(Bocconetti di Mandorla)
Makes 3 dozen
450 g/1 lb shelled and blanched almonds
450 g/1 lb sugar
½ teaspoon vanilla extract
3 egg whites
Zuccata preserves or any other fairly firm preserves
Grind the almonds to a fairly fine meal. Stir in the sugar and then the vanilla. Beat the egg whites until soft peaks form, then fold them into the almonds. Mix well enough to have a workable paste. Shape a tablespoon of the mixture into a ball, poke a hole in it, and fill the hole with ½ teaspoon of preserves. Cover the hole with a little more of the almond mixture, and roll gently between the palms of your hands until it is a well-sealed ball little more than 2.5 cm/1 inch in diameter. Repeat with the rest of the almond mixture. Bake on greased and floured baking trays in a 150C/300F/gas mark 2 oven for about 25 minutes or until delicately browned.
Twenty years ago there were still two or three convents in Palermo that sold pastries. Today only the Benedictine sisters at the Monastero delle Virgini still do so, a handful of elderly sisters who work at the ovens that the younger nuns have deserted in favour of more socially useful activities. In a small room in Piazza Venezia it is still possible to order cannoli, virgins’ cakes, and triumphs of gluttony through a grate and watch them come round on the wheel. It was there that I ordered the “bunch of grapes” that I described in my book On Persephone’s Island, a magnificent baroque monument in almond and pistachio paste, lovingly fashioned in the shape of a cluster of pale-green grapes, glistening with a silver bloom, curling with leaves and tendrils, and hiding a filling of zuccata preserves flavoured with cinnamon. It was so beautiful that we could hardly bear to eat it, and so delicious we could hardly bear to stop.
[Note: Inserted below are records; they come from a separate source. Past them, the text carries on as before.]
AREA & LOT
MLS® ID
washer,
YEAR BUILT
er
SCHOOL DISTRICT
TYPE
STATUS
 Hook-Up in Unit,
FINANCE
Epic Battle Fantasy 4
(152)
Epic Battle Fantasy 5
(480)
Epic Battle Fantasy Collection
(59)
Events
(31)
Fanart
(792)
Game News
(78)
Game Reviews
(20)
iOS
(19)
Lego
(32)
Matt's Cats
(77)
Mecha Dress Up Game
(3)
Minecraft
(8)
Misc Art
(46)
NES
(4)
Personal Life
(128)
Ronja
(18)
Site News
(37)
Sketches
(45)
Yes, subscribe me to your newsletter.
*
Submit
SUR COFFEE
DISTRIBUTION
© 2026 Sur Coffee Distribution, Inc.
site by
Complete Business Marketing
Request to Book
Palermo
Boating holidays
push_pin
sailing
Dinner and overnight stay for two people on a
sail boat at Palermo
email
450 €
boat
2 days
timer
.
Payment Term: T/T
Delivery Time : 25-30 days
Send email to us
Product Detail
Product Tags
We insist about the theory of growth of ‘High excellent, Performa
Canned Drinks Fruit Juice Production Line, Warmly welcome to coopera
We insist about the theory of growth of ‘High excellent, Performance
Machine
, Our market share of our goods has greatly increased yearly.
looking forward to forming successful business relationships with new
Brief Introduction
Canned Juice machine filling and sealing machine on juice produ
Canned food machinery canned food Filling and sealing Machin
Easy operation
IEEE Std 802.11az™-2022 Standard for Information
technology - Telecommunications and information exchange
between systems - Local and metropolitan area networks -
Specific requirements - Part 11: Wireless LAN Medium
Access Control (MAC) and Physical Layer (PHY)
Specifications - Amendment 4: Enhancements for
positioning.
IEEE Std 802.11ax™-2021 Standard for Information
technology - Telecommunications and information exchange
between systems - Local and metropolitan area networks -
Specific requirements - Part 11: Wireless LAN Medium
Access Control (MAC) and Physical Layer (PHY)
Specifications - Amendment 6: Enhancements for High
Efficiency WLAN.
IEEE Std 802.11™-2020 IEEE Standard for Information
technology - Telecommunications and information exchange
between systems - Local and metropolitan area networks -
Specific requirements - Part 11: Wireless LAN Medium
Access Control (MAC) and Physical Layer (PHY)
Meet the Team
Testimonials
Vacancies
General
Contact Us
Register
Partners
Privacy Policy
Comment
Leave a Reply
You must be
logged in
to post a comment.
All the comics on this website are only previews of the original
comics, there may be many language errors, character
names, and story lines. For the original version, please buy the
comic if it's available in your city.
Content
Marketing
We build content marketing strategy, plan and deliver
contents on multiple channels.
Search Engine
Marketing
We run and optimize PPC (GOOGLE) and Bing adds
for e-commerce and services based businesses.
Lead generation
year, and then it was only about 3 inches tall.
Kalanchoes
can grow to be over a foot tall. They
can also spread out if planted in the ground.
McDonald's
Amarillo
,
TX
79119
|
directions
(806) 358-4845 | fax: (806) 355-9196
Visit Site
Just as I started to write this chapter a friend of mine went to order a bunch of grapes to take with her to the north as a hostess present, but the lay worker behind the grate told her that the nun who had made them had died suddenly, at the age of sixty-one. There is no one else in the convent who knows her secrets, so the bunch of grapes is gone forever. Another chapter in Sicilian culinary history has come to a close.